With the help of the vitrectom, the vitreous body is removed and another substance is injected into the eye: gas (sterile air or a mixture of air and a special expansion gas), an infusion fluid or silicone oil, which are used to hold the retina and keep the shape of the eye. The type of filling depends on the type of retinal disease and the surgeon's decision. Often only during the operation it is possible to fully assess the condition of the eye. Silicone oil is administered in severe conditions, when it is necessary to press the retina to the ground for a long time to regain vision. Fluids and gases are spontaneously absorbed within 1-6 weeks.

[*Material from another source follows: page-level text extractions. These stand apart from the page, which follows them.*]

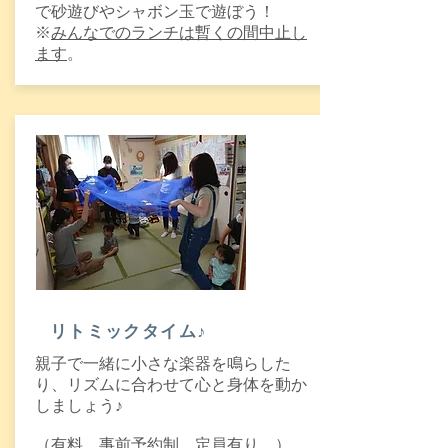
で砂遊びやシャボン玉で遊ぼう！
※
みんなでのランチは暫くの間中止し
ます
。
​リトミックタイム♪
親子で一緒に小さな楽器を鳴らした
り、リズムに合わせて心と身体を動か
しましょう♪
（有料。事前予約制、定員有り。）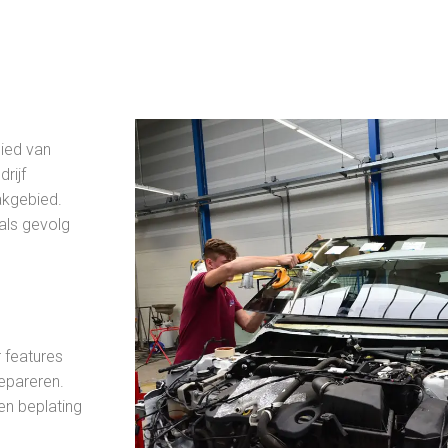
ied van
rijf
akgebied.
 als gevolg
 features
repareren.
en beplating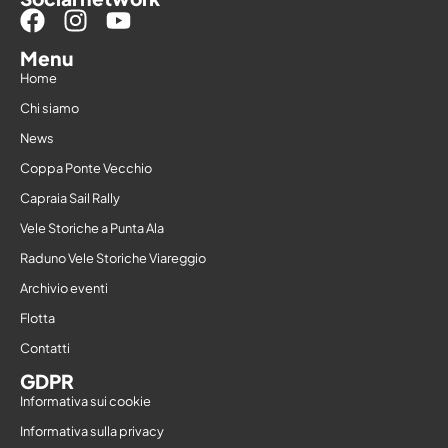
Menu
Home
Chi siamo
News
Coppa Ponte Vecchio
Capraia Sail Rally
Vele Storiche a Punta Ala
Raduno Vele Storiche Viareggio
Archivio eventi
Flotta
Contatti
GDPR
Informativa sui cookie
Informativa sulla privacy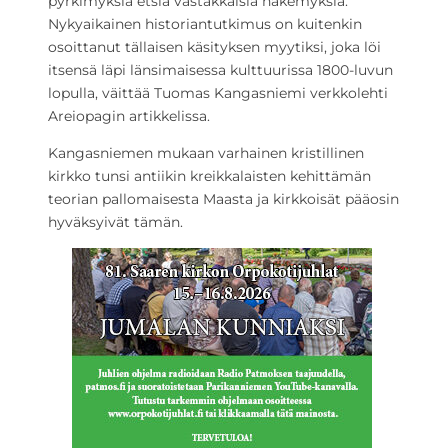
pyrkimyksiä etsiä vastakkaisia näkemyksiä.
Nykyaikainen historiantutkimus on kuitenkin
osoittanut tällaisen käsityksen myytiksi, joka löi
itsensä läpi länsimaisessa kulttuurissa 1800-luvun
lopulla, väittää Tuomas Kangasniemi verkkolehti
Areiopagin artikkelissa.
Kangasniemen mukaan varhainen kristillinen
kirkko tunsi antiikin kreikkalaisten kehittämän
teorian pallomaisesta Maasta ja kirkkoisät pääosin
hyväksyivät tämän.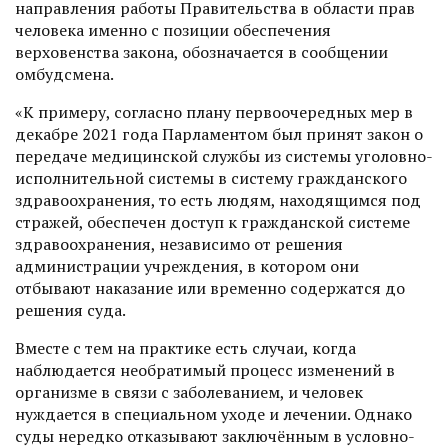
направления работы Правительства в области прав
человека именно с позиции обеспечения
верховенства закона, обозначается в сообщении
омбудсмена.
«К примеру, согласно плану первоочередных мер в
декабре 2021 года Парламентом был принят закон о
передаче медицинской службы из системы уголовно-
исполнительной системы в систему гражданского
здравоохранения, то есть людям, находящимся под
стражей, обеспечен доступ к гражданской системе
здравоохранения, независимо от решения
администрации учреждения, в котором они
отбывают наказание или временно содержатся до
решения суда.
Вместе с тем на практике есть случаи, когда
наблюдается необратимый процесс изменений в
организме в связи с заболеванием, и человек
нуждается в специальном уходе и лечении. Однако
суды нередко отказывают заключённым в условно-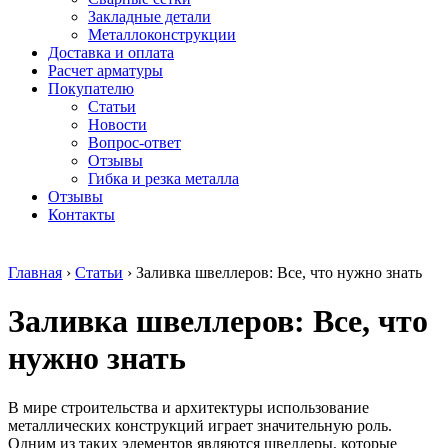
безникелевый
дюралевый
Поковка
Закладные детали
жаропрочный
(пруток)
Шестигранн
Металлоконструкции
Круг
Квадрат
горячекатан
Доставка и оплата
нержавеющий
дюралевый
конструкци
Расчет арматуры
никельсодержащий
Плита
Инструмент
Покупателю
Шестигранник
дюралевая
сталь
Статьи
нержавеющий
Труба
Оцинкованный
Новости
никельсодержащий
дюралевая
прокат
Вопрос-ответ
Шестигранник
Лента
Круг
Отзывы
нержавеющий
алюминиевая
оцинкованн
Гибка и резка металла
безникелевый
Лист
Лист
Отзывы
жаропрочный
алюминиевый
оцинкованн
Контакты
Швеллер
Лист
Полоса
нержавеющий
алюминиевый
оцинкованн
никельсодержащий
рифленый
Труба
Главная
›
Статьи
›
Заливка швеллеров: Все, что нужно знать
Трубы
Общестроительный
оцинкованн
нержавеющие
профиль
Инженерные
Заливка швеллеров: Все, что
электросварные
алюминиевый
системы
AISI
Плита
Отводы
прямоугольные
алюминиевая
стальные
нужно знать
Трубы
Профиль
Переходы
нержавеющие
алюминиевый
стальные
электросварные
(вентиляционный)
Трубы
В мире строительства и архитектуры использование
AISI
Тавр
полипропил
металлических конструкций играет значительную роль.
квадратные
алюминиевый
PP-R
Одним из таких элементов являются швеллеры, которые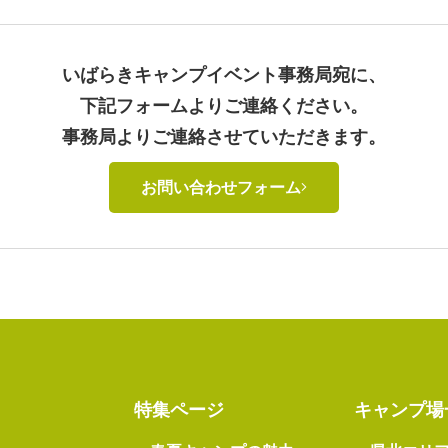
いばらきキャンプイベント事務局宛に、
下記フォームよりご連絡ください。
事務局よりご連絡させていただきます。
お問い合わせフォーム
特集ページ
キャンプ場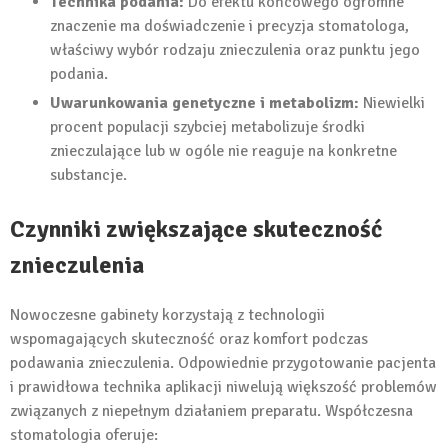
Technika podania:
Do efektu końcowego ogromne
znaczenie ma doświadczenie i precyzja stomatologa,
właściwy wybór rodzaju znieczulenia oraz punktu jego
podania.
Uwarunkowania genetyczne i metabolizm:
Niewielki
procent populacji szybciej metabolizuje środki
znieczulające lub w ogóle nie reaguje na konkretne
substancje.
Czynniki zwiększające skuteczność
znieczulenia
Nowoczesne gabinety korzystają z technologii
wspomagających skuteczność oraz komfort podczas
podawania znieczulenia. Odpowiednie przygotowanie pacjenta
i prawidłowa technika aplikacji niwelują większość problemów
związanych z niepełnym działaniem preparatu. Współczesna
stomatologia oferuje: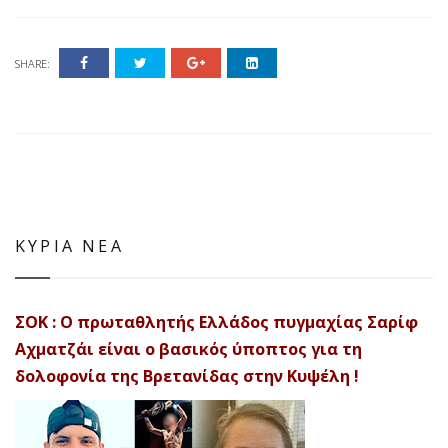
SHARE:
ΚΥΡΙΑ ΝΕΑ
ΣΟΚ : Ο πρωταθλητής Ελλάδος πυγμαχίας Σαρίφ
Αχματζάι είναι ο βασικός ύποπτος για τη
δολοφονία της Βρετανίδας στην Κυψέλη !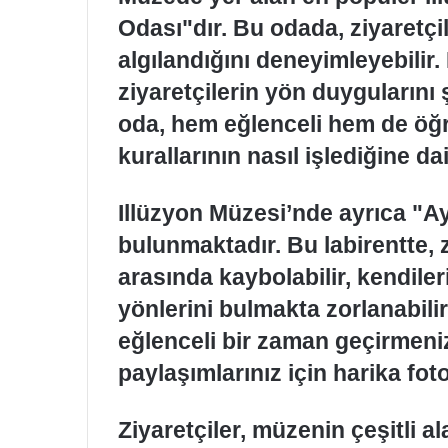
Odası"dır. Bu odada, ziyaretçil
algılandığını deneyimleyebilir.
ziyaretçilerin yön duygularını 
oda, hem eğlenceli hem de öğre
kurallarının nasıl işlediğine dai
Illüzyon Müzesi’nde ayrıca "Ayn
bulunmaktadır. Bu labirentte, 
arasında kaybolabilir, kendileri
yönlerini bulmakta zorlanabili
eğlenceli bir zaman geçirmeni
paylaşımlarınız için harika fot
Ziyaretçiler, müzenin çeşitli a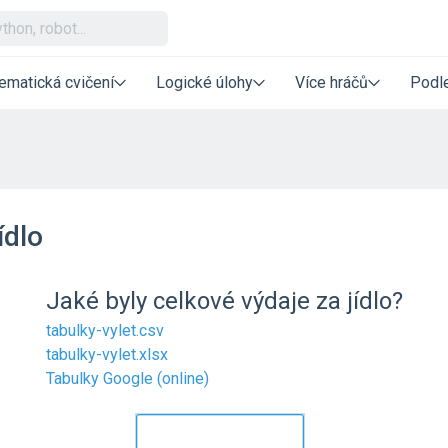
ematická cvičení
Logické úlohy
Více hráčů
Podle
ídlo
Jaké byly celkové výdaje za jídlo?
tabulky-vylet.csv
tabulky-vylet.xlsx
Tabulky Google (online)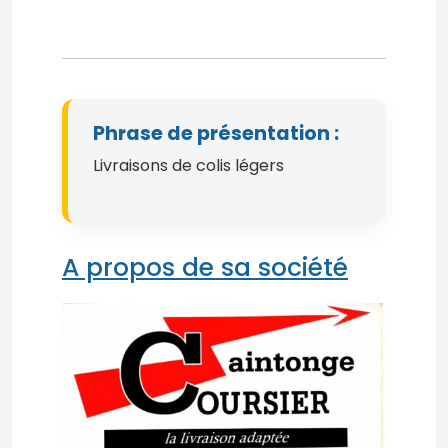
Phrase de présentation :
Livraisons de colis légers
A propos de sa société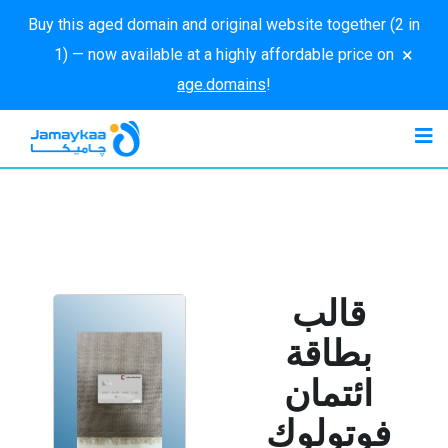
Buy this aged domain and original website together (2 in
×
1) — now available at a highly affordable price on
age.domains
!
قالب
بطاقة
ائتمان
فوتولوك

The disadvantage of the oil is that it has to be surgically removed. Due to the condition of the eye, sometimes the oil is only changed after a few or a dozen or so months.

The procedure may be different depending on the eye condition. It is not necessary to excise the entire vitreous to close the macular opening. It is only a tunnel through which, with the help of tools, under high magnification, the inner boundary membrane of the retina, previously colored with a special substance, is removed in order to relax the tensions around the opening. Then a gas or other substance is administered inside to massage the swelling of the macula and allow the edges of the opening to come together.

In the case of retinal detachment, you need to find all holes and tears, separate the vitreous from them, apply the retina (pump out the fluid from under the retina so that it adheres to the substrate), irradiate the places around the holes with a laser and for it to heal - give gas or silicone oil. Sometimes the procedure is performed together with cataract extraction.

Worth knowing

Vitrectomy privately or under the National He alth FundVitrectomy is performed by some centers under the National He alth Fund. In a private clinic you have to pay 6-8 thousand. depending on the type of disease. The procedure is performed under local anesthesia (injection in the vicinity of the eyeball), on an outpatient basis - you can go home immediately. It takes about an hour, and for a macular hole - 20 minutes. In private clinics, at the patient's request (atno contraindications), general anesthesia is also possible. The patient remains under the care of an anaesthesiologist all the time.

What after surgery?

Eye pain may persist for a few days - usually over-the-counter painkillers help. Your vision may be worse initially, but your eyesight will gradually return to normal. When filled with silicone oil, the deterioration of eyesight sometimes lasts longer and is so inconvenient that you have to replace the lenses until the oil is drained out.

In convalescence, it is very helpful to stay 4-5 hours a day in a forced position: sitting with a tilted forward, supported head, walking in a slight bend, lying on the stomach. You must not sleep on your back. The operated eye can be covered at night to avoid accidental irritation. Until the gas is absorbed (1-5 weeks depending on its type), air travel and mountain tours should be avoided; you can fly with silicone oil.

You must not swim or bathe for 3 weeks to prevent infection of the wound. You should also avoid the sauna - prolonged contact with very hot air is not good for the operated eye.

You should report for control visits by the appointed date. This is very important because the surgery is associated with the risk of complications (estimated at 10%). Most often it is cataract or eye haemorrhage, the most serious complication is detachment, and in the case of detachment - retinal failure.